Sooners Advance with 82-54 Win
When Morgan State's Ameer Ali flipped him over his shoulder after the two became entangled in the second half, Griffin protected his head, landing hard on his back.
"I got tangled up. It turned out bad," he said, adding that the only thing hurting was "My tailbone a little bit. My back is all right."
Ali was immediately ejected, while Griffin stayed in the game, finishing with 28 points and 13 rebounds as Oklahoma rolled past Morgan State 82-54 Thursday night in the first round of South Regional.

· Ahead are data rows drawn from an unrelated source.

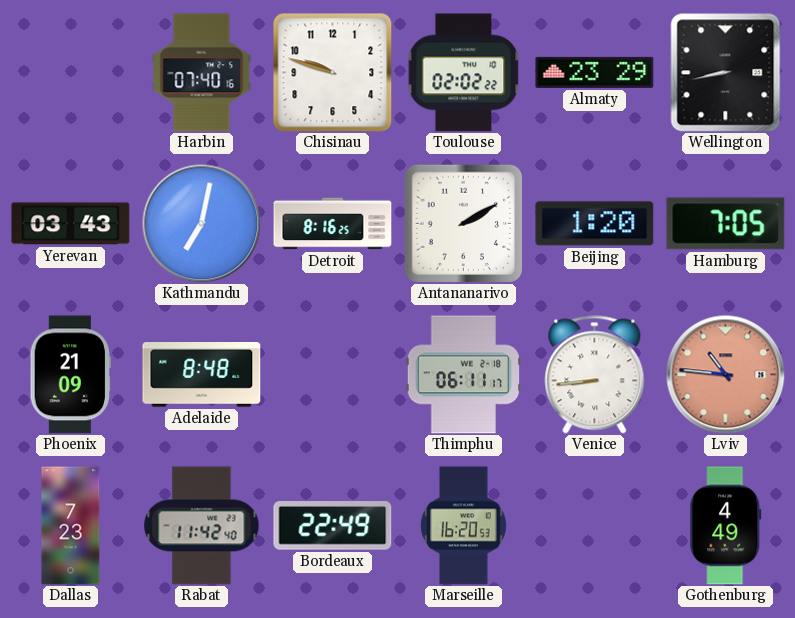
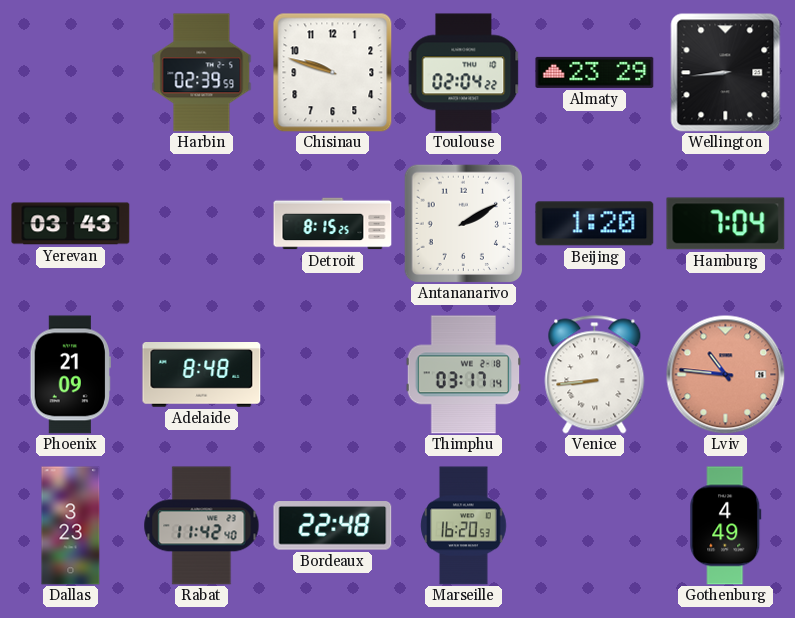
Harbin: 07:40 -> 02:39
Toulouse: 02:02 -> 02:04
Wellington: 8:43 -> 8:44
Kathmandu: 7:02 -> none
Detroit: 8:16 -> 8:15
Hamburg: 7:05 -> 7:04
Thimphu: 06:11 -> 03:17
Dallas: 7:23 -> 3:23
Bordeaux: 22:49 -> 22:48
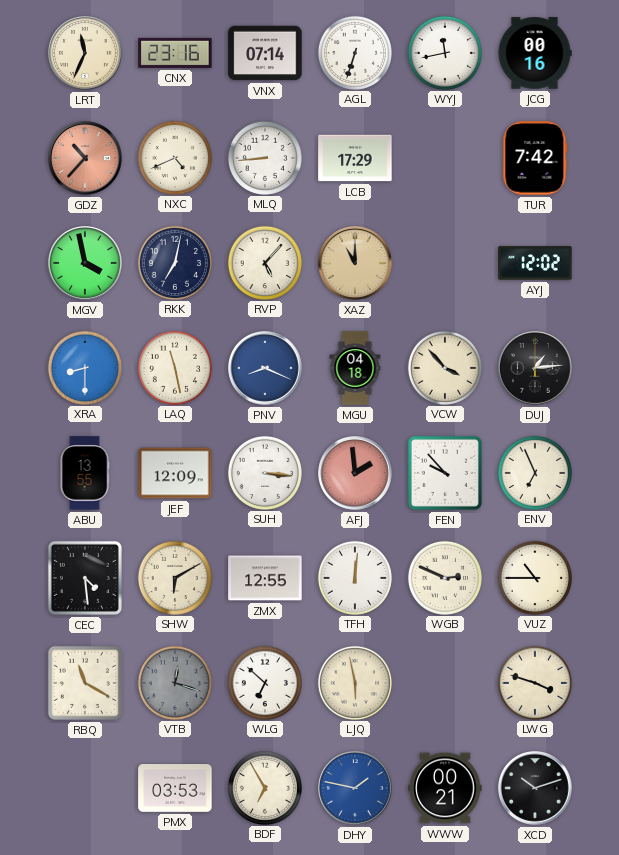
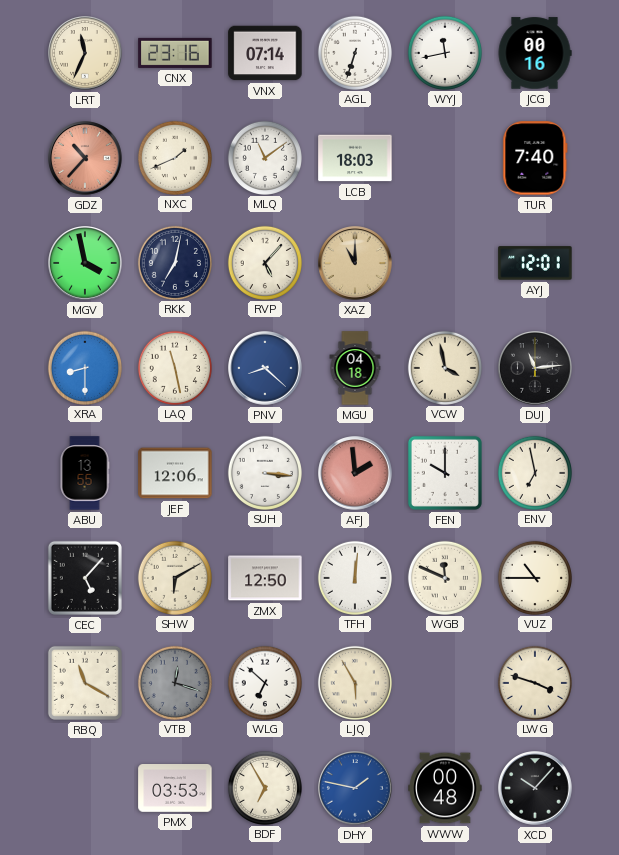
NXC: 4:41 -> 1:41
MLQ: 8:44 -> 11:09
LCB: 17:29 -> 18:03
TUR: 7:42 -> 7:40
AYJ: 12:02 -> 12:01
PNV: 8:19 -> 8:22
VCW: 3:53 -> 3:58
DUJ: 1:14 -> 11:14
JEF: 12:09 -> 12:06
FEN: 9:53 -> 10:00
ENV: 6:56 -> 6:58
CEC: 4:29 -> 5:07
ZMX: 12:55 -> 12:50
WGB: 2:49 -> 11:49
LJQ: 5:58 -> 5:55
WWW: 00:21 -> 00:48
XCD: 10:12 -> 10:07
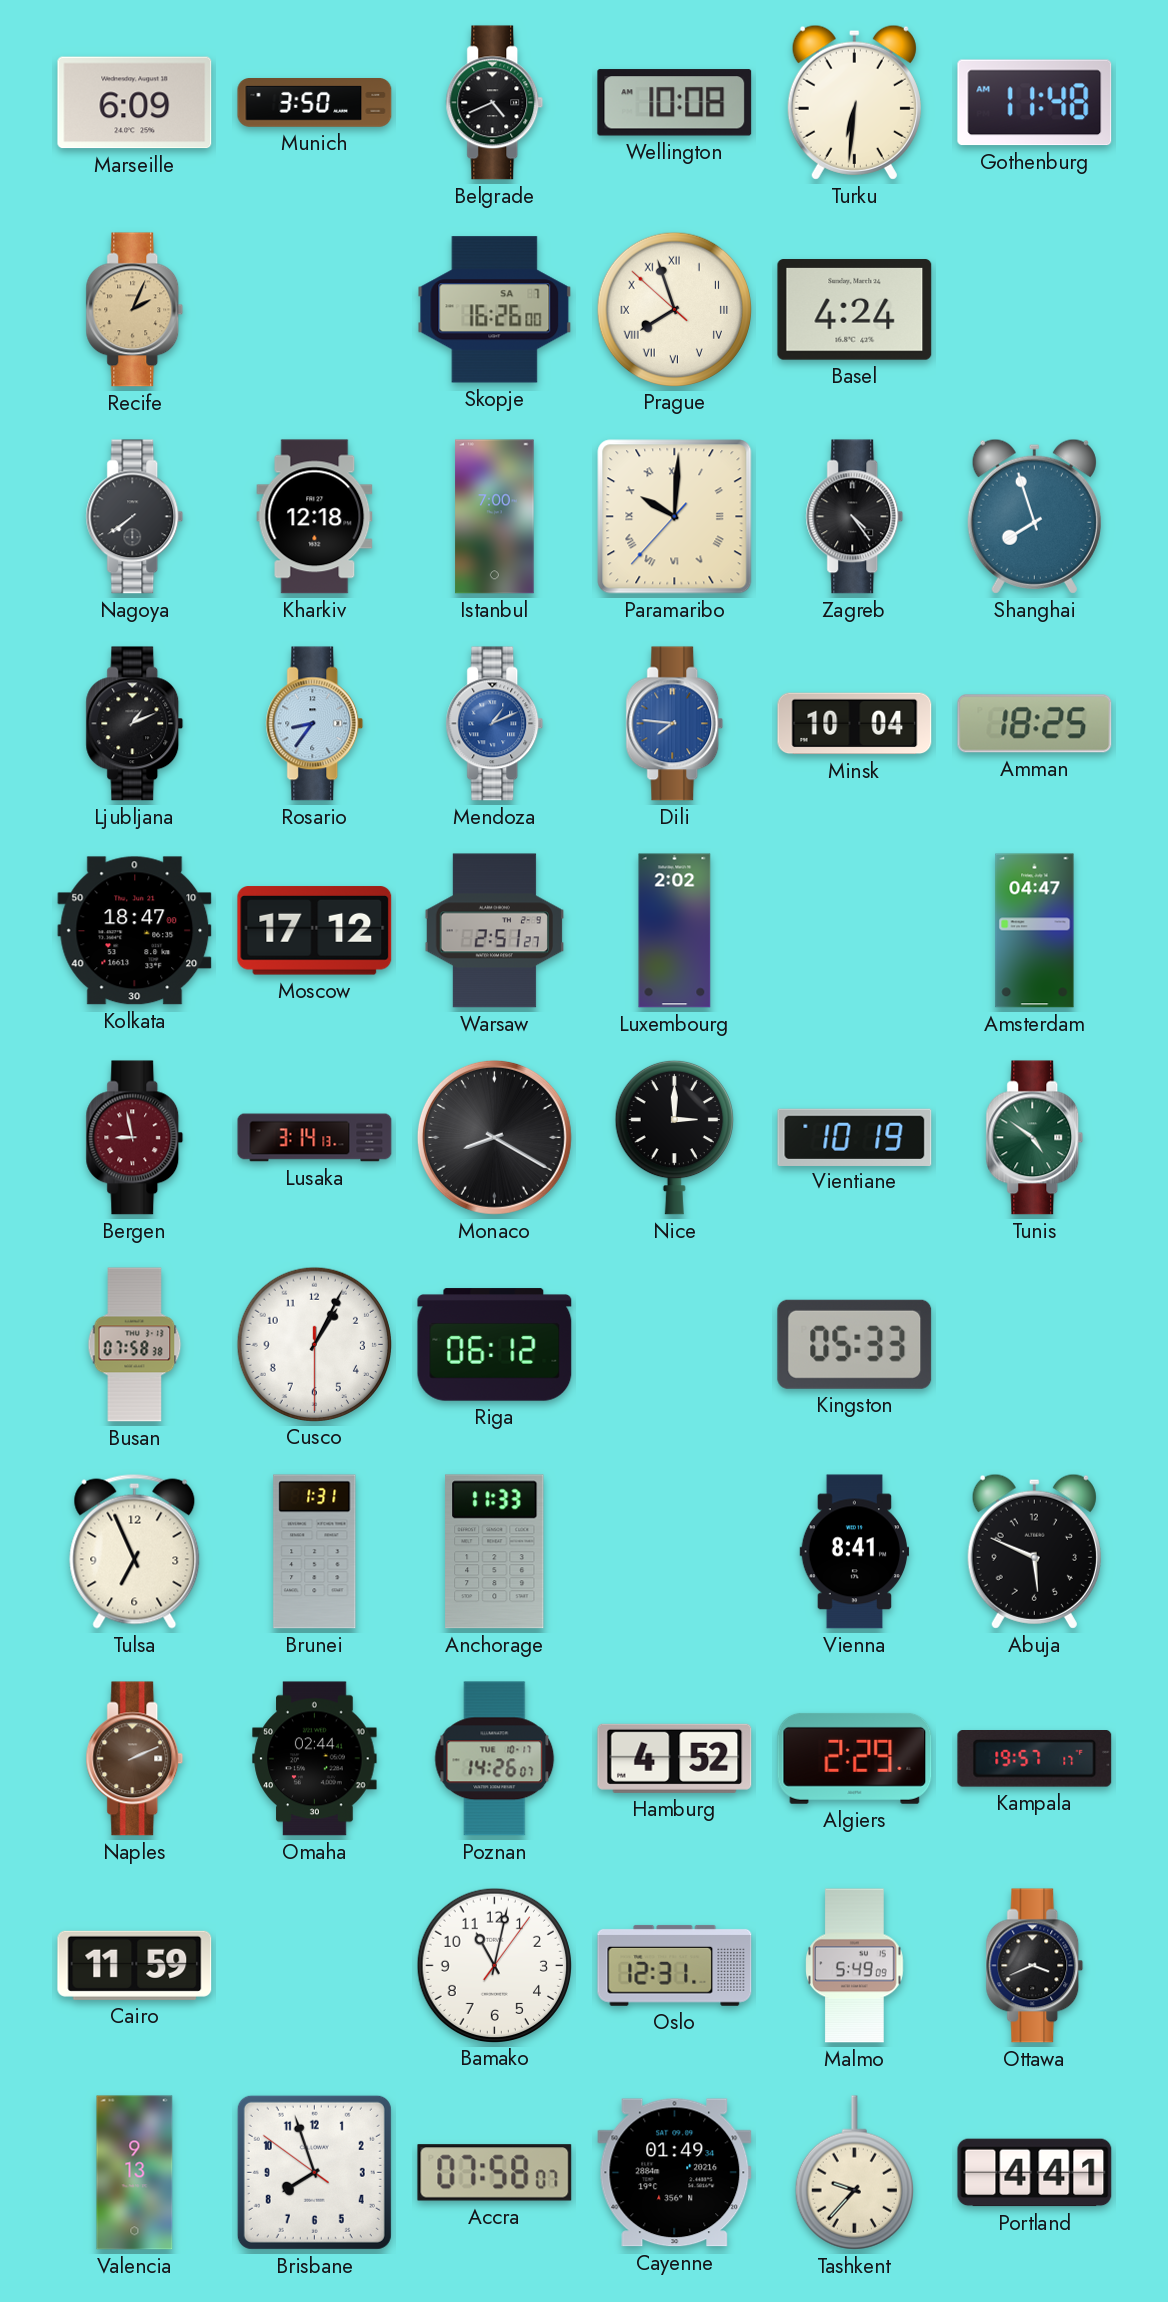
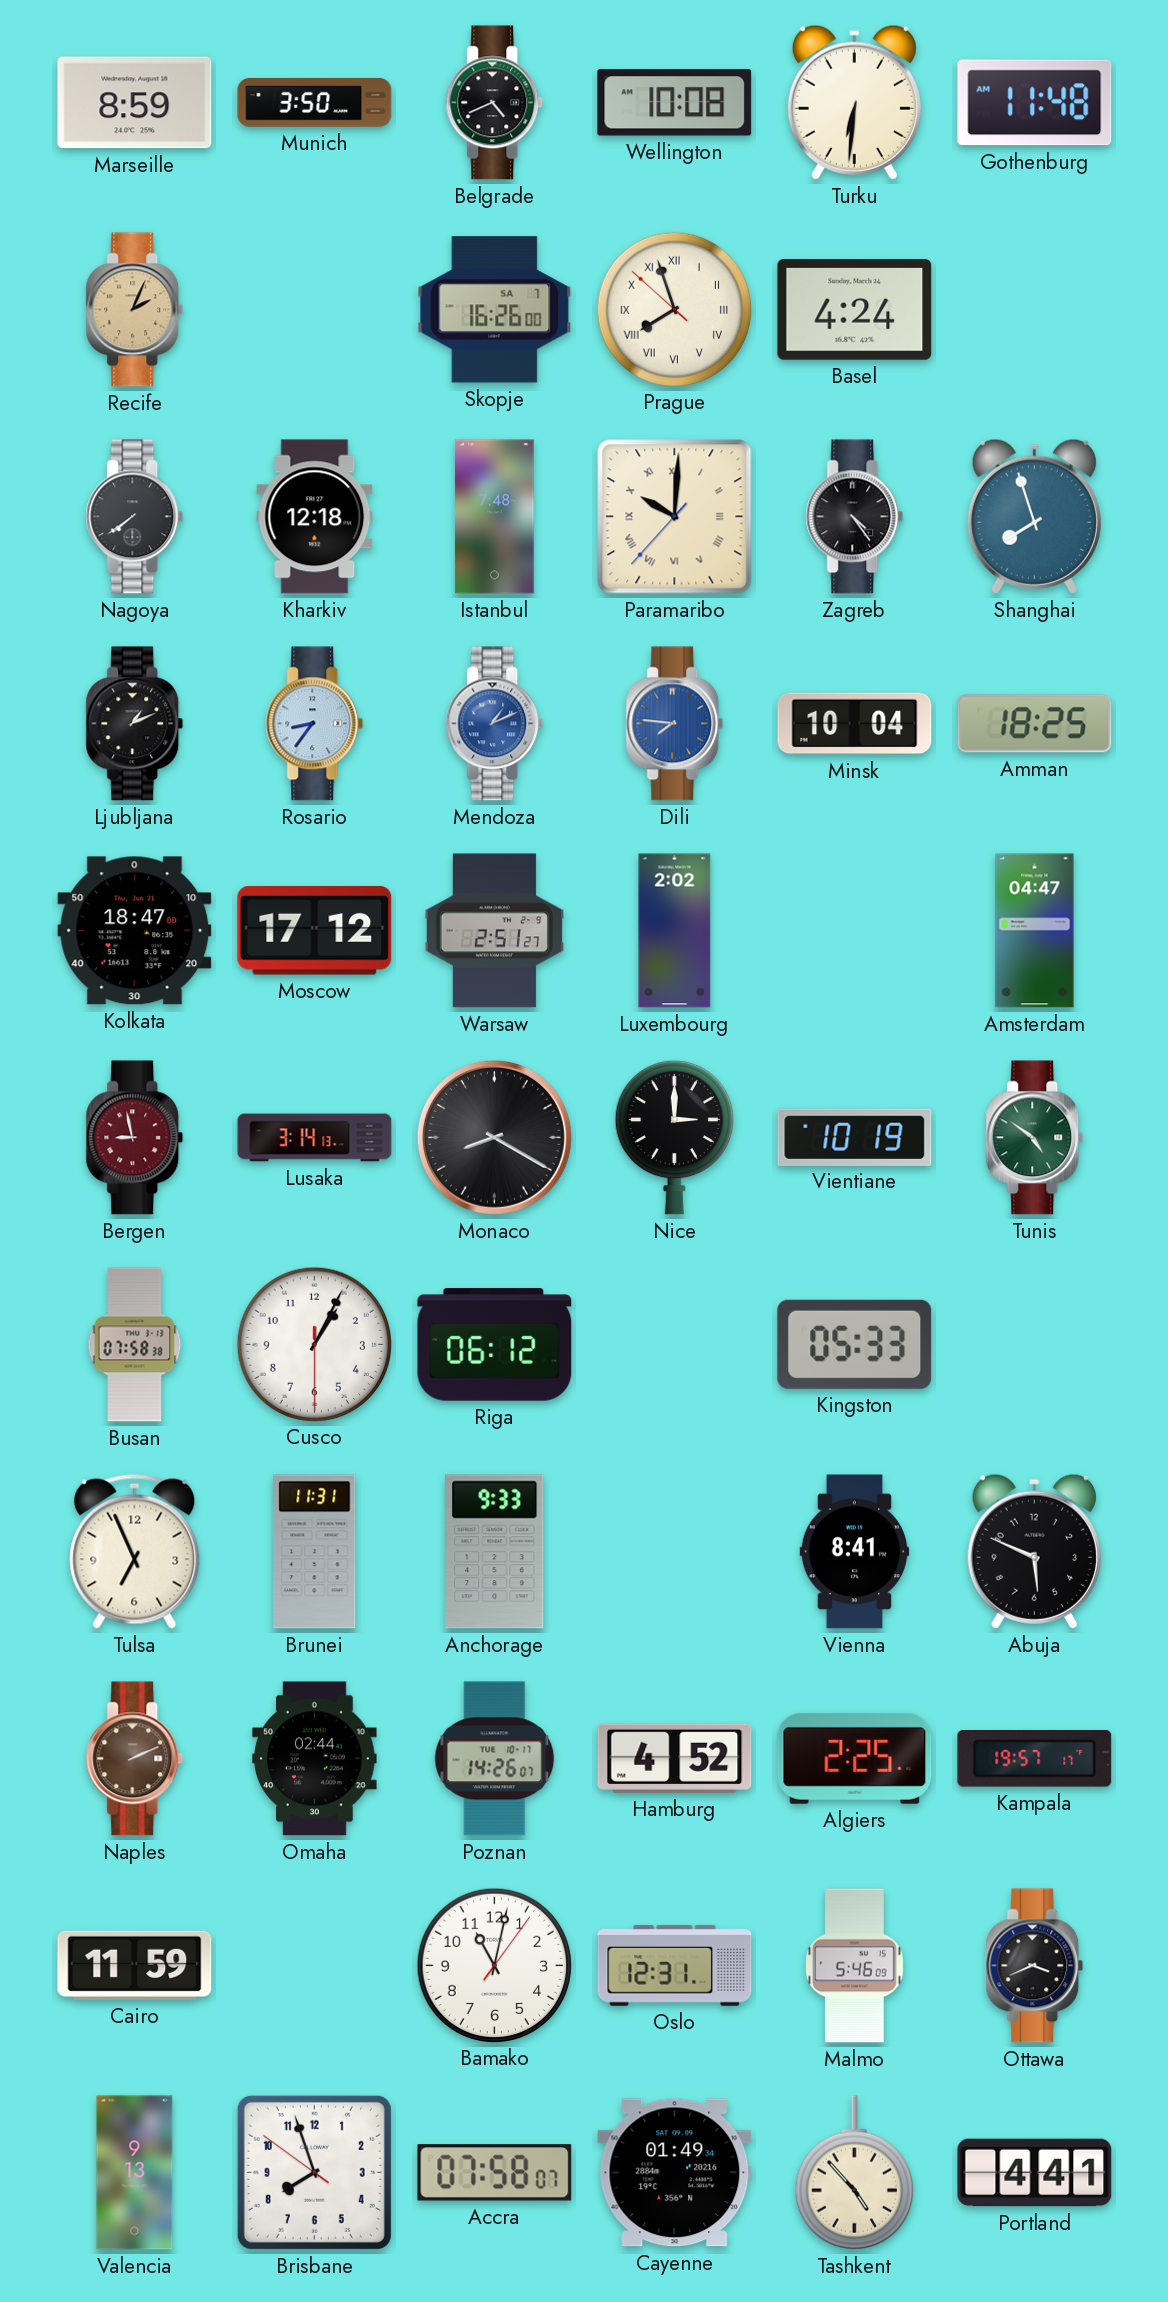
Marseille: 6:09 -> 8:59
Istanbul: 7:00 -> 7:48
Brunei: 1:31 -> 11:31
Anchorage: 11:33 -> 9:33
Algiers: 2:29 -> 2:25
Malmo: 5:49 -> 5:46
Tashkent: 9:37 -> 4:53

Griffin has gotten accustomed to being treated roughly. Southern Cal's Leonard Washington got ejected after elbowing Griffin below the belt in their game back in December, and there was another similar incident when an opponent didn't get ejected. He did not retaliate in any instance.
"Just understanding why they're doing it and not letting them get the best of me," said Griffin, who was 11 of 12 from the field. "I don't want to get into the individual game they're trying to play with me. I don't want to have to sit out a game for doing something stupid in retaliation. The best thing to do is just to walk away."
Morgan State coach Todd Bozeman said there was nothing deliberate about the foul.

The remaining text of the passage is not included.